Conservation of TPΨg in mouse

For each human TPΨg, we searched against potentially orthologous mouse TPΨgs. These ‘moTPΨgs’ were derived by mapping expressed sequences (Refseq mRNAs, Unigene consensus sequences and ESTs) for mouse onto a previously derived set of mouse PΨgs (8), in a similar manner to the human mappings (see above). These were pooled with any existing moTPΨg annotations, and a small number of mouse genes that might be potentially misannotated moTPΨgs. A potentially orthologous moTPΨg was required to match ≥0.5 of the length of the human TPΨg (for BLASTP matches, E-value ≤ 10−4), and to share the same closest-matching human protein with any potential human TPΨg homologs. We did not require that the retrotranspositions be in syntenic positions, since orthologous gene retrotranspositions are not necessarily syntenic (38).

Processed genes

We mapped an independently derived list of processed genes (13) to human genome build 34. In addition to the criteria in (13), we required Ka/Ks values <0.25, and coverage of ≥0.95 of the parent gene's length. Any examples that overlap the TPΨg data set of annotations were removed; vice versa, any TPΨgs that have Ka/Ks < 0.25 and cover ≥0.95 of their parent gene were deleted from the TPΨgs list. Our definitions give two distinct sets of processed genes and TPΨgs; naturally, we miss some sequences that cannot be classified as either a TPΨg or a processed gene.

RESULTS AND DISCUSSION

Number of TPΨgs

In total, we found 233 human TPΨgs (Table 1). These TPΨgs form a subset of 3418 previous PΨg annotations that were mapped to build 34 of the human genome (7). These PΨgs were filtered in the same way as the TPΨgs (from a starting total of ∼6200), to remove predicted reading frames, retained introns and potential duplications of single-exon genes or large exons. Using these data, we can estimate that ∼6% (218/3418) of PΨgs are TPΨgs. An additional 15 TPΨgs were derived from a reciprocal process of searching for PΨgs in known Refseq mRNAs, followed by subsequent mapping to the genome.

Table 1

Summary of numbers of TPΨgs

Set or subset of TPΨgs	Total number	Total number (without those mapped to introns)
Mappings to existing pseudogene annotations	218	154
Pseudogene extraction from Refseq mRNAs	15	12
Total TPΨgs	233	166
Expressed sequence support
TPΨgs that are supported by Refseq mRNAs	18 (8%)	16 (10%)
TPΨgs that are supported by Unigene consensus sequences	74 (32%)	50 (30%)
TPΨgs that are supported by dbEST expressed sequence tags	167 (72%)	111 (67%)
TPΨgs that are supported by dbEST expressed sequence tags and by either a Refseq mRNA or a Unigene consensus	38 (16%)	25 (16%)
TPΨgs that are additionally supported by oligonucleotide microarray data	75 (32%)	53 (32%)
Further evidence of decay
TPΨgs that have no continuous segment likely to code for a protein domain	106 (45%)	70 (42%)
TPΨgs that have K_a/K_s ≥ 0.5	127 (54%)	88 (53%)
C set (TPΨgs that have no continuous segment likely to code for a protein domain or K_a/K_s ≥ 0.5)	177 (76%)	123 (74%)

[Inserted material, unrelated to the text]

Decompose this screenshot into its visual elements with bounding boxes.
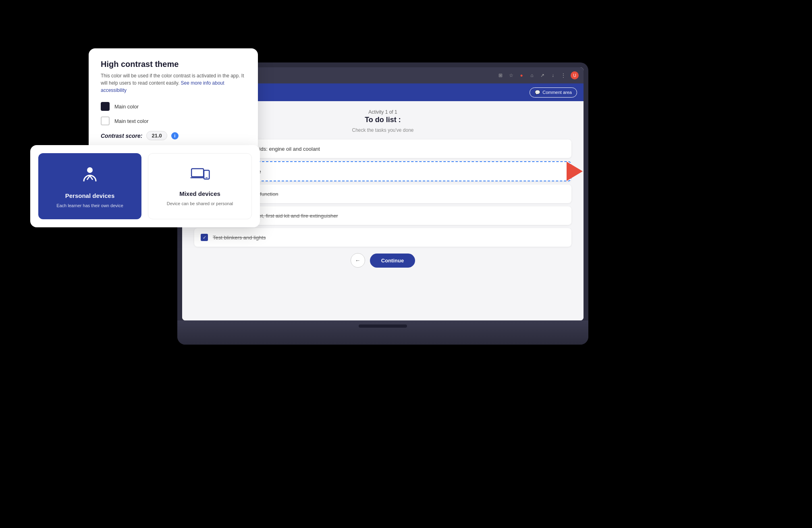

A small fraction of the TPΨgs (8%) corresponds to known Refseq mRNAs (Table 1). About a third are supported by Unigene consensus sequences, with a large fraction (71%) matching individual ESTs [of this last group, about a quarter (∼23%) are supported by a Refseq mRNA or a Unigene consensus; Table 1]. We sought additional expression verification from a series of high-density oligonucleotide microarrays, composed of ∼52 million 36mers (23). These microarrays were applied to probe the transcriptionally active regions of the human genome, in a strand-sensitive way. Using the same data and statistical method (i.e. a sign test) for scoring the genes' transcriptional activity (22,23), we found that 75/233 (32%) TPΨgs were transcriptionally active in liver (P < 0.05) (Table 1). In comparison, 64% of genes from RefSeq mRNAs, 57% of Ensembl annotated genes (39), and 35% of genes predicted with the program GENSCAN (40), were found to be transcribed in liver. The C set of more obviously decayed TPΨgs comprises 76% of the total population; 45% of TPΨgs having no continuous segment likely to code for a protein domain, and 54% of TPΨgs having Ka/Ks ≥ 0.5 (Table 1). Obvious degradation of the coding sequences is demonstrated for this set from analysis of protein-domain mapping and Ka/Ks (see Methods). Additionally, other factors (not examined in the present analysis) are expected to cause lack of coding ability in TPΨgs or arise as further consequences. It is likely that TPΨgs will not have appropriate start codon context (41), therefore leading to little or no efficient translation initiation. Also, those TPΨgs that are inserted into 3′-UTRs of mRNAs will be unlikely to become protein-coding through being downstream of a clearly defined coding sequence (although it is conceivable that they may be translatable in the 5′-UTR). Furthermore, a consequence of any frameshift in a sequence is the likelihood of an additional 20 residues or so of non-coding DNA, added onto the end of the sequence truncation (on average, in randomly picked, conceptually translated intergenic DNA, a stop codon will appear ∼20 residues downstream of any starting point); such additional sequence may lead to aggregation or misfolding in the cell. The proportions of TPΨgs break down in a similar fashion to that just described above for the total data set, when the 67 examples that map to introns are removed (Table 1).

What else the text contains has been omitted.